The authors also examined the probabilities of functional limitations across various patient characteristics such as sex, diabetes status, and household income, and then stratified into several risk factors, such as age, physical activity level, smoking status, multimorbidity, and weight. Across various patient profiles, socioeconomic status was a consistent driver of functional status.
Co-author Professor Paul Villeneuve at the Department of Neuroscience and the CHAIM Research Centre, Carleton University, hypothesized the possible reason for this pattern: “People with low socioeconomic status face disproportionate stressors over their lifetime that may adversely impact their physical functioning in older age, such as working more physically demanding jobs, worse nutrition, and living in areas with less greenspace and walkability.”
The researchers hope these findings can be used to inform interventions to promote better physical functioning among middle age and older adults.
“Combining lifestyle approaches that integrate physical activity with nutrition interventions have been shown to improve physical function in older adults with diabetes” said co-author Margaret de Groh, scientific manager at the Public Health Agency of Canada.
“Poverty remains a major barrier to nutrition and food security,” said senior author Professor Esme Fuller-Thomson at the University of Toronto’s FIFSW and director of the Institute for Life Course & Aging. “It is important to think about broader strategies to decrease poverty and improve food access in Canada in order to promote better physical functioning among older adults.”

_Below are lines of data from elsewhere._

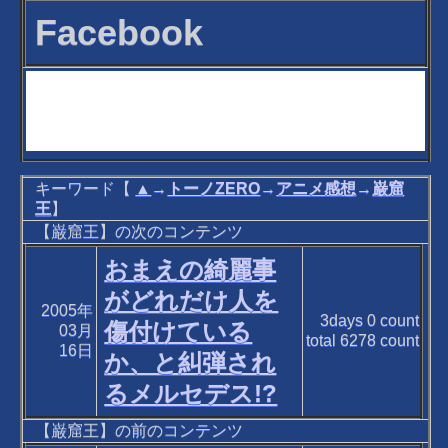
Facebook
キーワード【
▲
→
トーノZERO
→
アニメ感想
→
巌窟
王
】
【巌窟王】の次のコンテンツ
おまえの綺麗事
がどれだけ人を
2005年
3days
0
count
傷付けている
03月
total
6278
count
16日
か、と糾弾され
るメルセデス!?
【巌窟王】の前のコンテンツ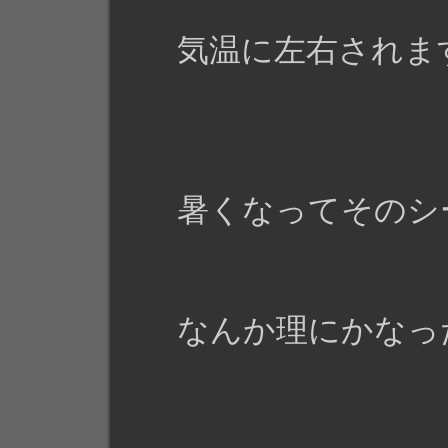
気温に左右されま
暑くなってそのシ
なんか理にかなっ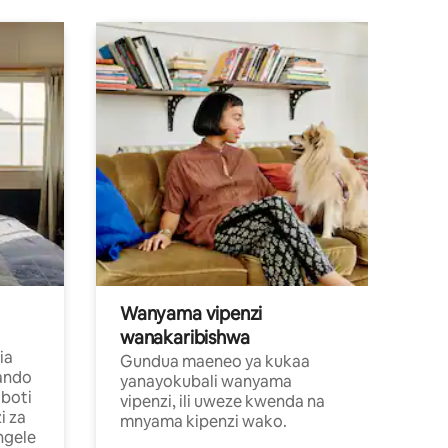
Wanyama vipenzi
wanakaribishwa
ia
Gundua maeneo ya kukaa
ando
yanayokubali wanyama
boti
vipenzi, ili uweze kwenda na
i za
mnyama kipenzi wako.
ngele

The study was published this week in the Canadian Journal of Diabetes. The study included 6,045 participants of the Canadian Longitudinal Study on Aging (CLSA) who were free from functional limitations in the 2015-2018 wave of data collection and who provided information on their functional status during the COVID-19 pandemic (September–December 2020). This research was supported, in part, by the Canadian Institutes of Health Research (CIHR) grant #172862 (PI Esme Fuller-Thomson).